### [Task instructions]
Copy each line from the entries that the word "town" appears in.

Extracted page text data
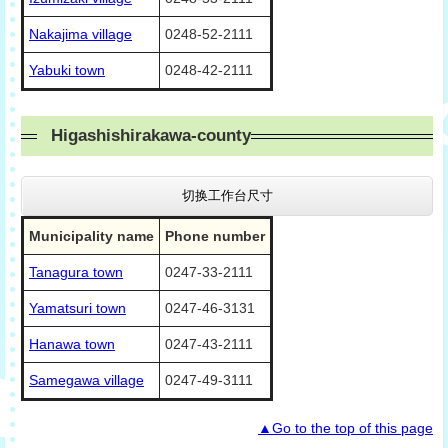
Nakajima village
0248-52-2111
Yabuki town
0248-42-2111
Higashishirakawa-county
切换工作台尺寸
Municipality name
Phone number
Tanagura town
0247-33-2111
Yamatsuri town
0247-46-3131
Hanawa town
0247-43-2111
Samegawa village
0247-49-3111
▲Go to the top of this page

### [Task answer]
Yabuki town
Tanagura town
Yamatsuri town
Hanawa town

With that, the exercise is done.